If you have no backup and cannot repair the file, run:

amplihack install

install will detect the invalid JSON, back up the broken file as settings.json.bak.<timestamp>, and write a valid replacement.


✗ recipe-runner available

What it means: recipe-runner-rs is not on PATH or is not executable.

Fix — check PATH:

which recipe-runner-rs

If the command is not found, install recipe-runner-rs:

# If distributed with amplihack-rs releases, copy from the release archive
cp path/to/release/recipe-runner-rs ~/.local/bin/
chmod +x ~/.local/bin/recipe-runner-rs

Confirm ~/.local/bin is on your PATH:

echo $PATH | tr ':' '\n' | grep local

If it is not, add it to your shell init file (~/.bashrc, ~/.zshrc, etc.):

export PATH="$HOME/.local/bin:$PATH"

Reload your shell and re-run doctor.

✗ tmux installed

What it means: tmux is not on PATH. tmux is required for amplihack's session management features.

Fix:

# Debian / Ubuntu
sudo apt install tmux

# macOS (Homebrew)
brew install tmux

# Arch Linux
sudo pacman -S tmux

# Fedora / RHEL
sudo dnf install tmux

Windows note: tmux does not have a native Windows port.

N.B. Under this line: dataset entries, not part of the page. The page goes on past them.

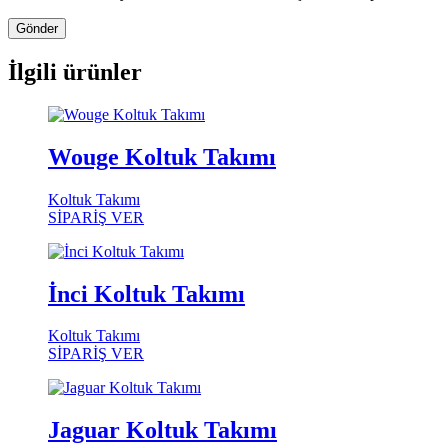
İlgili ürünler
Wouge Koltuk Takımı
Koltuk Takımı
SİPARİŞ VER
İnci Koltuk Takımı
Koltuk Takımı
SİPARİŞ VER
Jaguar Koltuk Takımı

On Windows, this check is expected to fail unless you are running in WSL2 or another Unix compatibility layer that provides tmux. Features that do not require tmux continue to work.

Confirm the fix:

tmux -V
# tmux 3.4

✗ amplihack version

This check is informational and only fails if the binary cannot report its version. If you see it fail on an otherwise working install, the binary may be corrupted or compiled for the wrong architecture.

Fix: Reinstall from the appropriate release artifact for your platform. See Install amplihack for the First Time.


All Checks Pass — But Something Still Doesn't Work

doctor verifies prerequisites, not runtime behaviour. If all checks pass but Claude Code hooks are not firing:

  1. Check that Claude Code is version 1.x or later: claude --version
  2. Confirm hooks are enabled in Claude Code settings (not just registered): open Claude Code and check the hooks settings panel.
  3. Check runtime logs: ls ~/.amplihack/.claude/runtime/logs/

For persistent issues, open a GitHub Issue with the output of amplihack doctor attached.